Secondo l’associazione ambientalista, da una parte si assiste a una corsa per occupare future posizioni di sottogoverno, mentre dall’altra prende forma una «cieca e strumentale opposizione» finalizzata esclusivamente alla conservazione di bacini elettorali.
Per Natura Sicula si tratta di «un boicottaggio miope e dannoso» che rischia di penalizzare gravemente il territorio. «Rifiutare una gestione unitaria – sostiene l’associazione – significa continuare a subire i vincoli e i divieti delle riserve già esistenti, rinunciando però alle importanti opportunità offerte dai finanziamenti europei e dalla visibilità internazionale che un parco nazionale può garantire».
L’associazione respinge inoltre l’idea che il Parco rappresenti un ostacolo allo sviluppo economico. Al contrario, secondo Natura Sicula, l’area protetta costituirebbe «uno scudo contro le speculazioni, le discariche, le trivellazioni e la cementificazione incontrollata», favorendo invece modelli di crescita sostenibili e capaci di contrastare lo spopolamento dei comuni montani.
Tra i benefici evidenziati figurano la valorizzazione delle produzioni locali attraverso un marchio territoriale di qualità, la promozione del turismo naturalistico e la riduzione dell’utilizzo di pesticidi chimici a tutela di agricoltori e consumatori. Il Parco, sottolinea l’associazione, contribuirebbe inoltre alla salvaguardia del patrimonio paesaggistico e culturale degli Iblei, dai muretti a secco ai tradizionali casali in pietra.
Natura Sicula interviene anche sulle polemiche relative alle attività agricole e pastorali, definendo «vergognose falsità» alcune delle informazioni circolate negli ultimi mesi. «Le norme – afferma l’associazione – garantiscono il transito dei mezzi agricoli, la prosecuzione delle attività di pastorizia e la raccolta di funghi ed erbe spontanee nel rispetto delle tradizioni locali. Allo stesso modo, la manutenzione dei manufatti rurali sarà favorita e non ostacolata».

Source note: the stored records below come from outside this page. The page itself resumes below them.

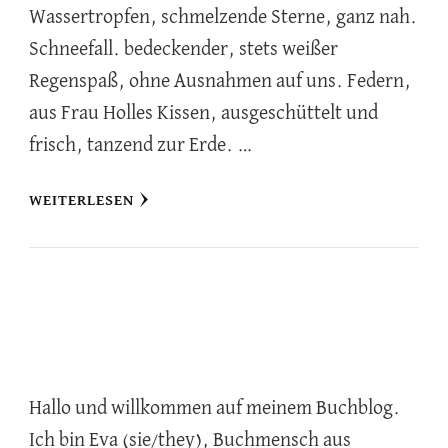
Wassertropfen, schmelzende Sterne, ganz nah.
Schneefall. bedeckender, stets weißer
Regenspaß, ohne Ausnahmen auf uns. Federn,
aus Frau Holles Kissen, ausgeschüttelt und
frisch, tanzend zur Erde. …
WEITERLESEN
Hallo und willkommen auf meinem Buchblog.
Ich bin Eva (sie/they), Buchmensch aus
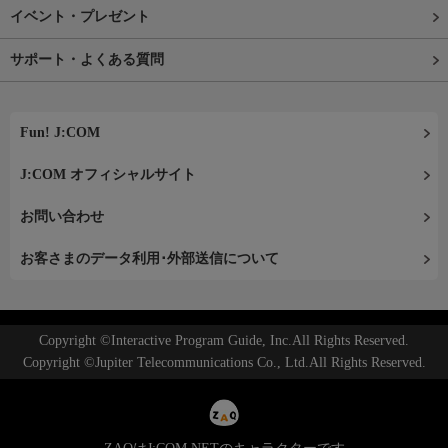
イベント・プレゼント
サポート・よくある質問
Fun! J:COM
J:COM オフィシャルサイト
お問い合わせ
お客さまのデータ利用･外部送信について
Copyright ©Interactive Program Guide, Inc.All Rights Reserved.
Copyright ©Jupiter Telecommunications Co., Ltd.All Rights Reserved.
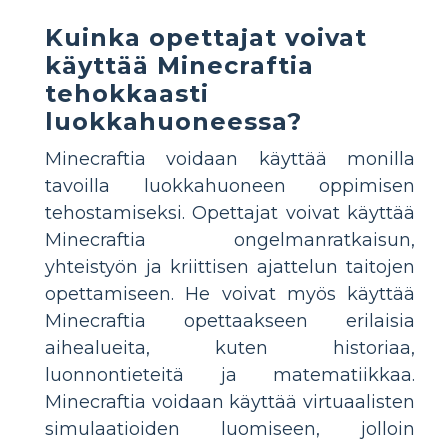
Kuinka opettajat voivat
käyttää Minecraftia
tehokkaasti
luokkahuoneessa?
Minecraftia voidaan käyttää monilla
tavoilla luokkahuoneen oppimisen
tehostamiseksi. Opettajat voivat käyttää
Minecraftia ongelmanratkaisun,
yhteistyön ja kriittisen ajattelun taitojen
opettamiseen. He voivat myös käyttää
Minecraftia opettaakseen erilaisia
aihealueita, kuten historiaa,
luonnontieteitä ja matematiikkaa.
Minecraftia voidaan käyttää virtuaalisten
simulaatioiden luomiseen, jolloin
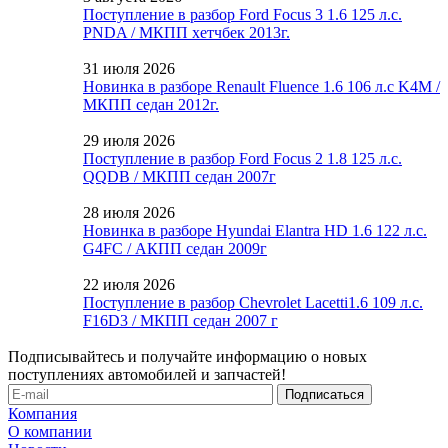
Поступление в разбор Ford Focus 3 1.6 125 л.с.
PNDA / МКПП хетчбек 2013г.
31 июля 2026
Новинка в разборе Renault Fluence 1.6 106 л.с K4M /
МКПП седан 2012г.
29 июля 2026
Поступление в разбор Ford Focus 2 1.8 125 л.с.
QQDB / МКПП седан 2007г
28 июля 2026
Новинка в разборе Hyundai Elantra HD 1.6 122 л.с.
G4FC / АКПП седан 2009г
22 июля 2026
Поступление в разбор Chevrolet Lacetti1.6 109 л.с.
F16D3 / МКПП седан 2007 г
Подписывайтесь и получайте информацию о новых
поступлениях автомобилей и запчастей!
Компания
О компании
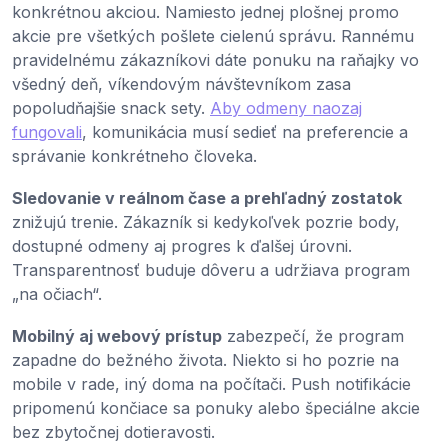
konkrétnou akciou. Namiesto jednej plošnej promo
akcie pre všetkých pošlete cielenú správu. Rannému
pravidelnému zákazníkovi dáte ponuku na raňajky vo
všedný deň, víkendovým návštevníkom zasa
popoludňajšie snack sety.
Aby odmeny naozaj
fungovali
, komunikácia musí sedieť na preferencie a
správanie konkrétneho človeka.
Sledovanie v reálnom čase a prehľadný zostatok
znižujú trenie. Zákazník si kedykoľvek pozrie body,
dostupné odmeny aj progres k ďalšej úrovni.
Transparentnosť buduje dôveru a udržiava program
„na očiach“.
Mobilný aj webový prístup
zabezpečí, že program
zapadne do bežného života. Niekto si ho pozrie na
mobile v rade, iný doma na počítači. Push notifikácie
pripomenú končiace sa ponuky alebo špeciálne akcie
bez zbytočnej dotieravosti.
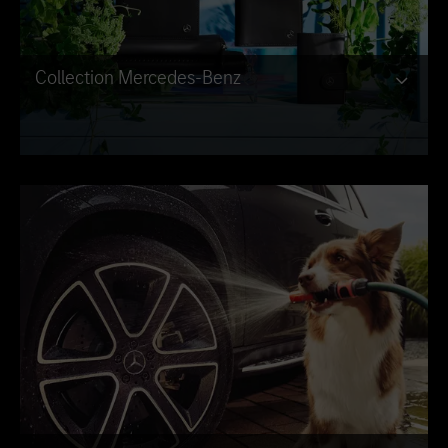
Collection Mercedes-Benz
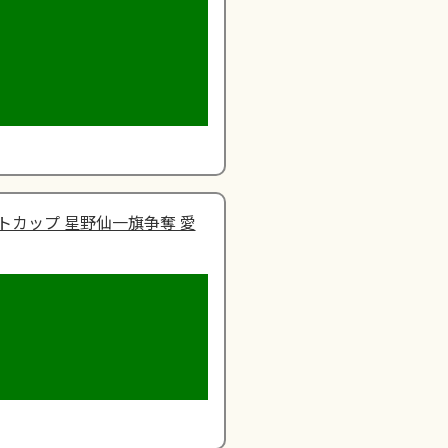
トカップ 星野仙一旗争奪 愛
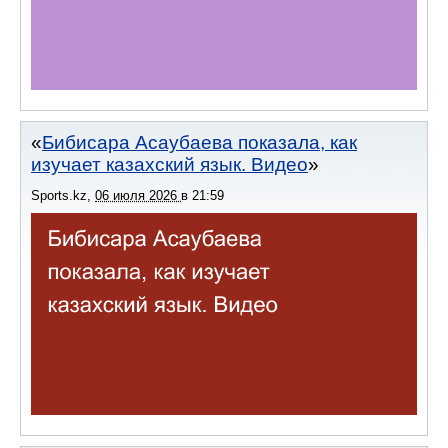
Бибисара Асаубаева показала, как
изучает казахский язык. Видео
Sports.kz
,
06 июля 2026
в
21:59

Per il presidente Fabio Morreale, sostenere il Parco Nazionale degli Iblei significa scegliere un modello di sviluppo fondato sulla tutela e sulla valorizzazione delle risorse del territorio. «Dire sì al Parco – conclude – vuol dire impedire che la nostra terra venga sfruttata e poi abbandonata, consegnando alle future generazioni una Sicilia più protetta, più forte e realmente produttiva».